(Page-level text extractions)
====================
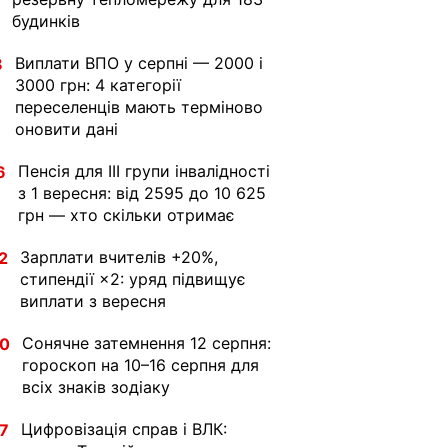
будинків
Виплати ВПО у серпні — 2000 і
8
3000 грн: 4 категорії
переселенців мають терміново
оновити дані
Пенсія для III групи інвалідності
6
з 1 вересня: від 2595 до 10 625
грн — хто скільки отримає
Зарплати вчителів +20%,
2
стипендії ×2: уряд підвищує
виплати з вересня
Сонячне затемнення 12 серпня:
30
гороскоп на 10–16 серпня для
всіх знаків зодіаку
Цифровізація справ і ВЛК:
7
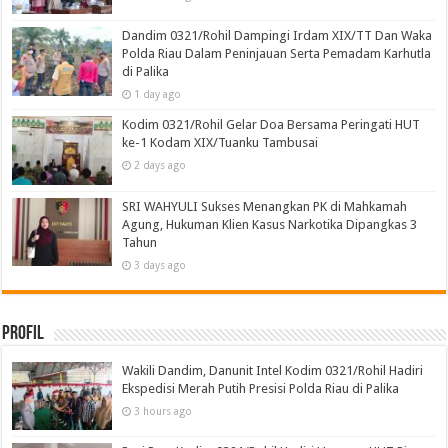
Dandim 0321/Rohil Dampingi Irdam XIX/TT Dan Waka
Polda Riau Dalam Peninjauan Serta Pemadam Karhutla
di Palika
1 day ago
Kodim 0321/Rohil Gelar Doa Bersama Peringati HUT
ke-1 Kodam XIX/Tuanku Tambusai
2 days ago
SRI WAHYULI Sukses Menangkan PK di Mahkamah
Agung, Hukuman Klien Kasus Narkotika Dipangkas 3
Tahun
3 days ago
Profil
Wakili Dandim, Danunit Intel Kodim 0321/Rohil Hadiri
Ekspedisi Merah Putih Presisi Polda Riau di Palika
3 hours ago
====================
### Task to complete
Although the records include pictures, the copy should reproduce every line exactly and none of the pictures.

### Task output
будинків
Виплати ВПО у серпні — 2000 і
8
3000 грн: 4 категорії
переселенців мають терміново
оновити дані
Пенсія для III групи інвалідності
6
з 1 вересня: від 2595 до 10 625
грн — хто скільки отримає
Зарплати вчителів +20%,
2
стипендії ×2: уряд підвищує
виплати з вересня
Сонячне затемнення 12 серпня:
30
гороскоп на 10–16 серпня для
всіх знаків зодіаку
Цифровізація справ і ВЛК:
7
Dandim 0321/Rohil Dampingi Irdam XIX/TT Dan Waka
Polda Riau Dalam Peninjauan Serta Pemadam Karhutla
di Palika
1 day ago
Kodim 0321/Rohil Gelar Doa Bersama Peringati HUT
ke-1 Kodam XIX/Tuanku Tambusai
2 days ago
SRI WAHYULI Sukses Menangkan PK di Mahkamah
Agung, Hukuman Klien Kasus Narkotika Dipangkas 3
Tahun
3 days ago
Profil
Wakili Dandim, Danunit Intel Kodim 0321/Rohil Hadiri
Ekspedisi Merah Putih Presisi Polda Riau di Palika
3 hours ago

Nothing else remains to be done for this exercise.